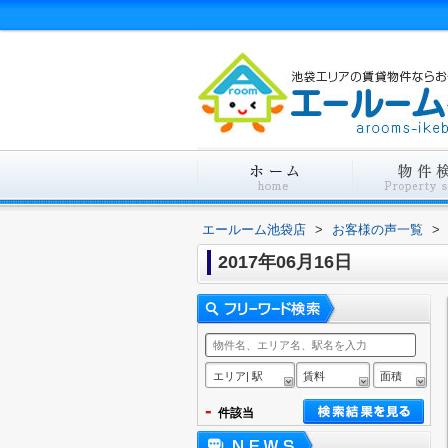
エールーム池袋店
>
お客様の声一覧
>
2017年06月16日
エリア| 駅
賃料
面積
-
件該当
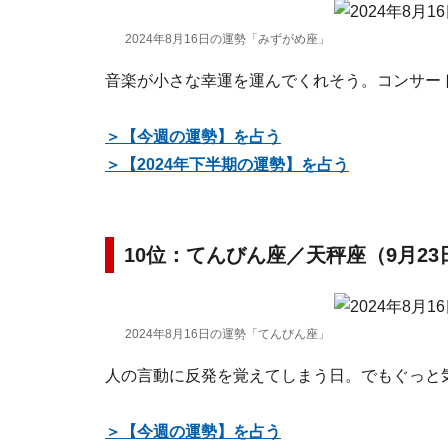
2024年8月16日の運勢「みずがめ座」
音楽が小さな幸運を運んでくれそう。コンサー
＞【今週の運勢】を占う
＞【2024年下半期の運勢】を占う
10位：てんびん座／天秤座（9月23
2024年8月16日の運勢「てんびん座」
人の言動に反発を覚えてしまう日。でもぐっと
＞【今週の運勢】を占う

^^^^^^^^^^^^^^^^

**Problem:** Print all the records exactly, minus any images.

**The answer:**
エールーム池袋店
>
お客様の声一覧
>
2017年06月16日
エリア| 駅
賃料
面積
-
件該当
2024年8月16日の運勢「みずがめ座」
音楽が小さな幸運を運んでくれそう。コンサー
＞【今週の運勢】を占う
＞【2024年下半期の運勢】を占う
10位：てんびん座／天秤座（9月23
2024年8月16日の運勢「てんびん座」
人の言動に反発を覚えてしまう日。でもぐっと
＞【今週の運勢】を占う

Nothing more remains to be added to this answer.